Member of the Pennsylvania House of Representatives from the Chester County district
- In office 1887–1888
- Preceded by: William W. McConnell, John Hickman, D. Smith Talbot, Lewis H. Evans
- Succeeded by: William W. McConnell, John W. Hickman, D. Smith Talbot, Lewis H. Evans

Personal details
- Born: January 31, 1831 Willistown Township, Pennsylvania, U.S.
- Died: April 19, 1905 (aged 74) Malvern, Pennsylvania, U.S.
- Resting place: Willistown Township, Pennsylvania, U.S.
- Party: Democratic
- Spouse: Lydia Thomas ​(m. 1867)​
- Children: 3
- Occupation: Politician; farmer; bank president;

= William Evans (Pennsylvania politician) =

American politician (1831–1905)

William Evans (January 31, 1831 – April 19, 1905) was an American politician from Pennsylvania. He served as a member of the Pennsylvania House of Representatives, representing Chester County from 1887 to 1888.

==Early life==
William Evans was born on January 31, 1831, on a farm in Willistown Township, Pennsylvania, to Anna M. (née Tucker) and Joshua Evans. His father was a farmer. Evans grew up on the farm and studied at public schools and Gause's Academy.

==Career==
Evans worked as a farmer. He was director of the Mutual Security Fire Insurance Company of Chester County. He was a member and president of the Farmer's Market Company of Philadelphia. He was founder and vice president of Malvern National Bank. At the time of his death, he was president of Malvern National Bank.

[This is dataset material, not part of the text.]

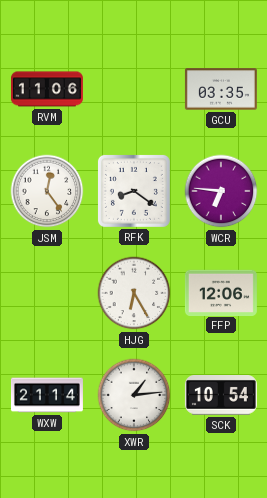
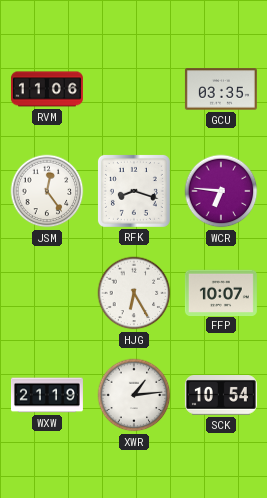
RFK: 8:21 -> 8:18
FFP: 12:06 -> 10:07
WXW: 21:14 -> 21:19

Evans was a Democrat. He served as a member and secretary of the Willistown Township school board for 12 years. He also served as township auditor for six years. He was president and organizer of Newton Square Railroad. Evans was elected to Pennsylvania House of Representatives in 1886. He was the first Democrat elected to that role in 40 years. He represented Chester County in that body from 1887 to 1888.

==Personal life==
Evans married Lydia Thomas, daughter of Isaac Thomas of Delaware County on February 14, 1867. They had one son and two daughters, William, Anna and Aida T. He lived in Malvern.

Evans died on April 19, 1905, in Malvern. He was buried in Willistown.